Free, prior and informed consent

Indigenous peoples’ right to free, prior and informed consent (FPIC) has been recognised by a number of intergovernmental organisations, international bodies, conventions and international human rights law in varying degrees. In Australia, as a signatory to the UN Declaration on the Rights of Indigenous People, jurisdictions have a duty to consult with Indigenous peoples and the goal of consultations should be to obtain their FPIC, where:

  • ‘free’ implies no coercion, intimidation or manipulation
  • ‘prior’ implies that consent is obtained in advance of the activity associated with the decision being made, and includes the time necessary to allow Indigenous people to undertake their own decision-making processes
  • ‘informed’ implies that Indigenous peoples have been provided all information relating to the activity and that that information is objective, accurate and presented in a manner and form understandable to Indigenous people
  • ‘consent’ implies that Indigenous people have agreed to the activity that is the subject of the relevant decision, which may also be subject to conditions.

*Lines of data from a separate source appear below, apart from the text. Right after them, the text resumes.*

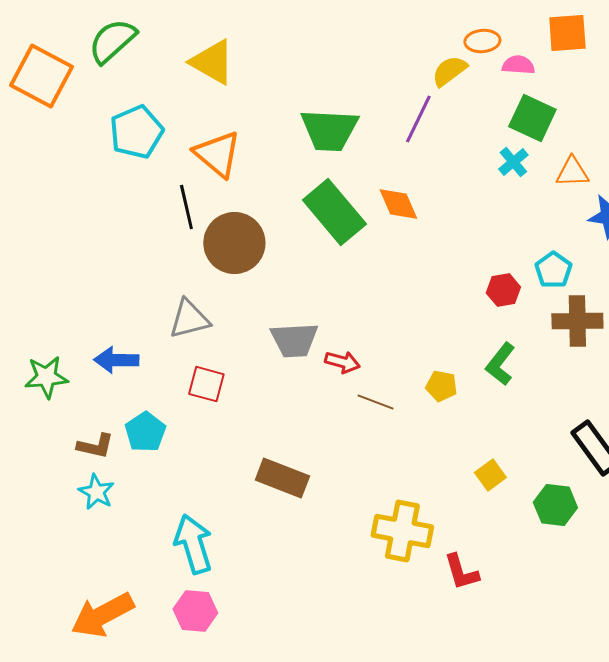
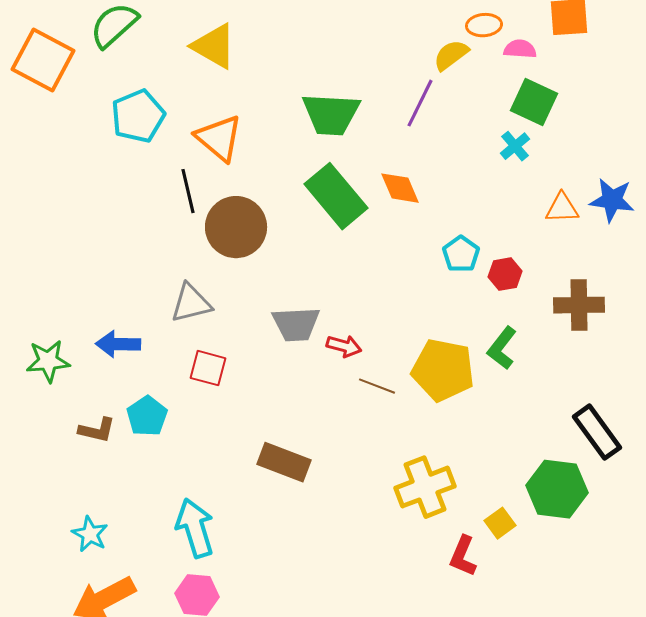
orange triangle: (572, 172) -> (562, 208), moved
cyan pentagon: (553, 270) -> (461, 254), moved
yellow pentagon: (441, 386) -> (443, 370), size x2.0
yellow square: (490, 475) -> (500, 523), moved
cyan star: (96, 492) -> (90, 534), moved
green hexagon: (555, 505) -> (557, 489), size x1.4
yellow cross: (402, 531) -> (425, 487), moved, turned -32
red L-shape: (461, 572) -> (463, 556), turned 39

In Australia, FPIC does not extend the right to be consulted or consent to be received to also include a veto power for Aboriginal and Torres Strait Islander peoples.

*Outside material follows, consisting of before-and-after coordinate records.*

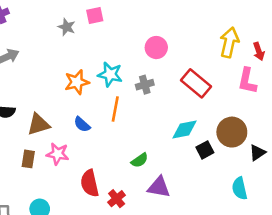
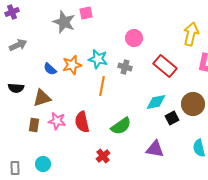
gray star: (67, 27) -> (64, 22), size x1.6
gray cross: (145, 85) -> (125, 67), turned 32
blue semicircle: (82, 124) -> (50, 69), moved
green semicircle: (140, 160) -> (121, 126), size x1.5
red semicircle: (90, 183) -> (82, 122), moved
purple triangle: (159, 187) -> (155, 149), moved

Incorporating cultural and spiritual values into water quality planning

Assessing and accounting for cultural and spiritual values in water quality management processes forms part of the determination and evaluation of community values and supports consultation with indigenous engagement protocols.

Figure 1 illustrates a proposed pathway for incorporating indigenous cultural and spiritual values into water quality planning. The figure has a series of explanatory notes that relate to the pathway steps.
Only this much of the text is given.